A tracked amphibious vehicle with a water speed of better than 7 knots – ideally much faster than 7 knots – has been the object of the Marine Corps’ desire for years. But the requirement proved fatal for the Expeditionary Fighting Vehicle (EFV), which was canceled in 2011 when the service realized achieving its capacity and speed objectives would be prohibitively expensive if possible at all.

Lt. Gen. Brian Beaudreault, deputy commandant for Plans, Policies and Operations, articulated the need for a fast ship-to-shore connector at the same event just hours before Williford took the stage.

“We must find a high water-speed vehicle on the surface,” Beaudreault said. “We must do that with the AAV. They’re old. We’ve got to replace them. In the meantime, we need work done. We have to find a solution on getting Marines ashore from over the horizon at something greater than seven knots.”

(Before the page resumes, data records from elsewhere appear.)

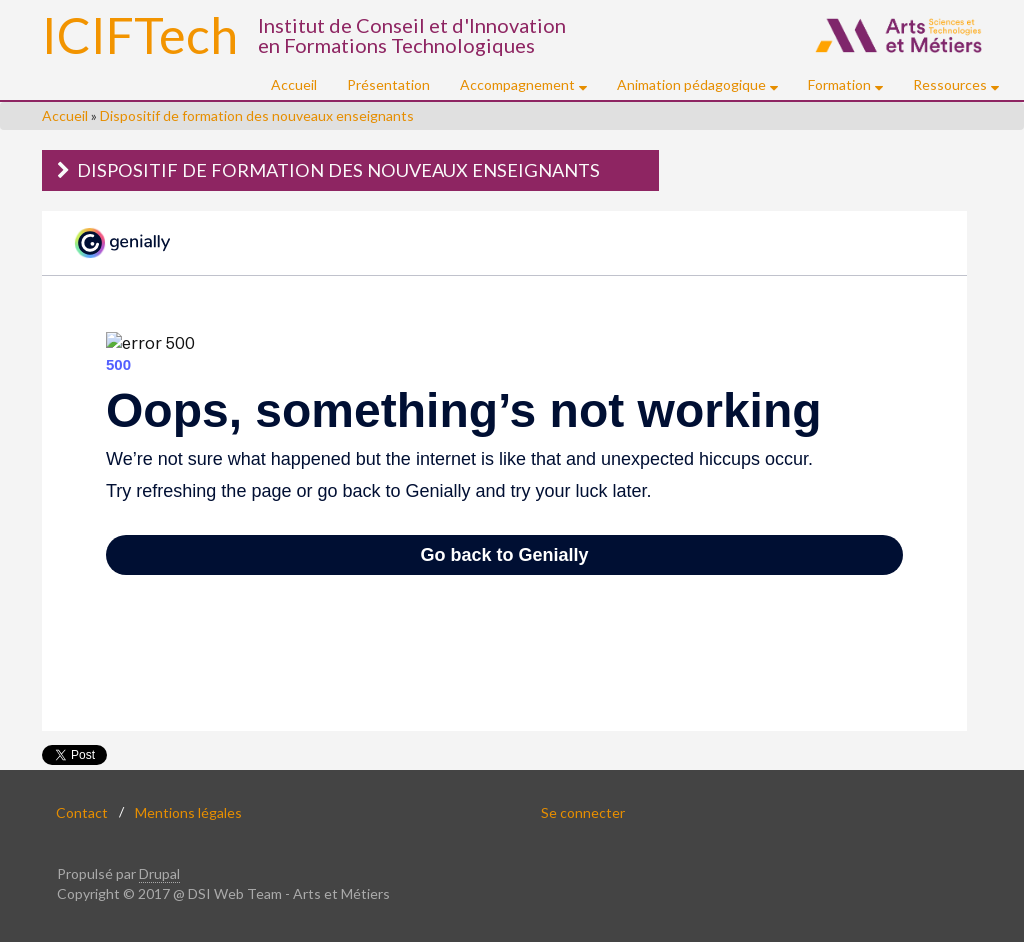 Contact (82, 811)
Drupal (159, 873)
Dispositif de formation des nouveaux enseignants (257, 115)
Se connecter (583, 811)
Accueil (294, 84)
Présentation (388, 84)
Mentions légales (188, 811) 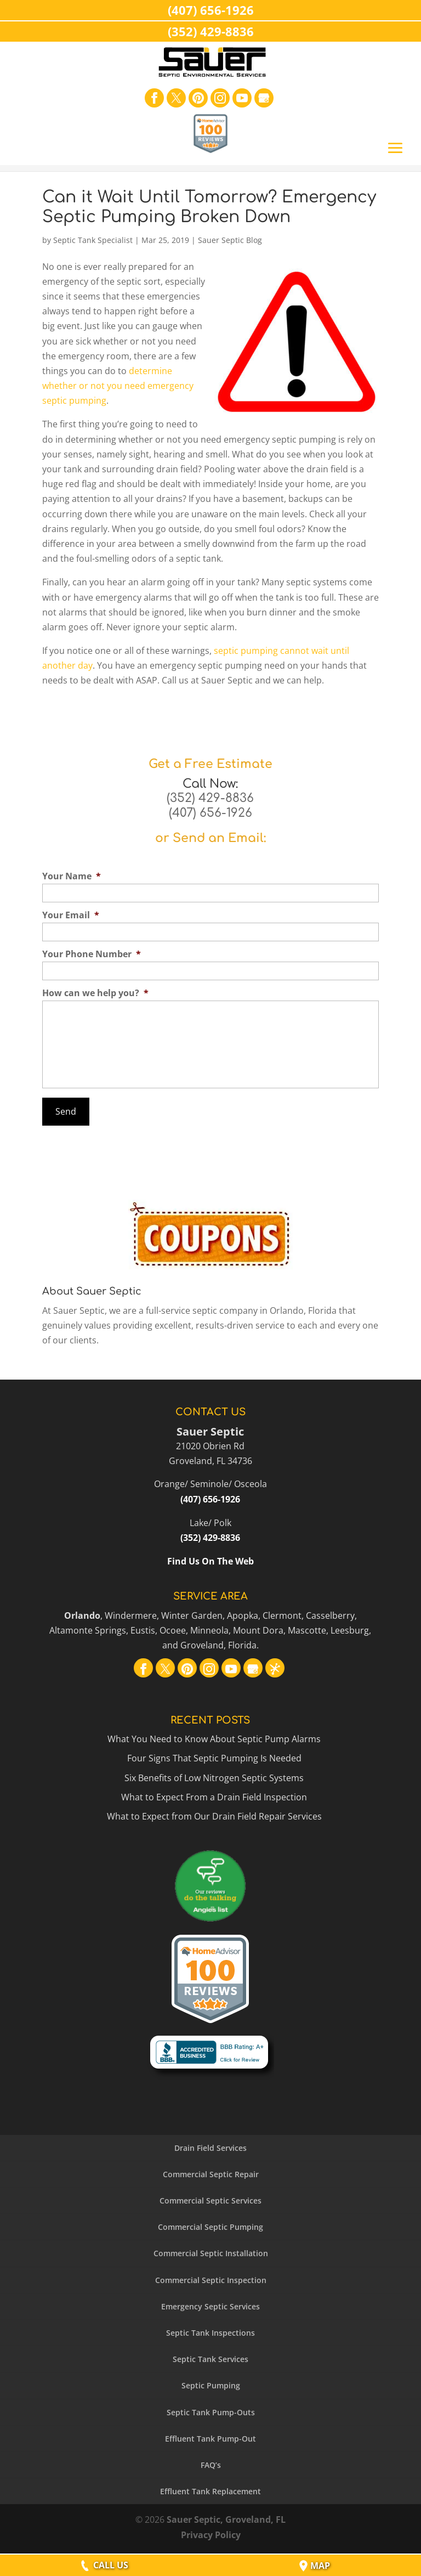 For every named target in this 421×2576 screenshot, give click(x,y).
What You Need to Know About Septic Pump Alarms (214, 1737)
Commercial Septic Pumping (210, 2225)
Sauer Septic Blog (230, 240)
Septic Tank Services (210, 2357)
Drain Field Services (210, 2145)
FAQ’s (211, 2463)
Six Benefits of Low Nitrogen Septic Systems (214, 1776)
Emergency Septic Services (210, 2304)
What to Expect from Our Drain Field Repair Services (214, 1814)
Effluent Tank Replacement (210, 2489)
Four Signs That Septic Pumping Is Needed (214, 1756)
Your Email (70, 915)
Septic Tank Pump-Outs (211, 2410)
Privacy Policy (211, 2533)
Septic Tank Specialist (93, 240)
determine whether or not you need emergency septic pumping (118, 385)
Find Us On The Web (210, 1559)
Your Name (71, 876)
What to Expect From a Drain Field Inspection (214, 1795)
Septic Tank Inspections (210, 2330)
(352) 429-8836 (210, 798)
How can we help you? (95, 993)
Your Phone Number (91, 954)
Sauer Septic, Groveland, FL (226, 2518)
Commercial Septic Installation (210, 2251)
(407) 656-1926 (210, 813)
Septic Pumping (210, 2384)
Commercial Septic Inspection (210, 2278)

The AAV is the Marines’ Assault Amphibious Vehicle. 

After the cancellation of EFV, the Marine Corps eventually settled on an 80-percent solution in the ACV 1.1 program, which is in competitive prototyping. That effort will deliver an 8×8 armored personnel carrier with limited swim capability to replace a portion of the aging AAV fleet. Subsequent variants AAV 1.2 and 2.0 should introduce capability upgrades like higher water speed and a tracked configuration.

“Right now we are focused on ACV and that capability,” Williford said. “Some of the technologies that we have for the future have that high-water speed capability, but it may not be a manned system. So we are looking at all technologies out there on the unmanned side.”

BAE Systems and Science Applications International Corp. [SAIC] are in a competition to supply the Marines with the Amphibious Combat Vehicle, or ACV.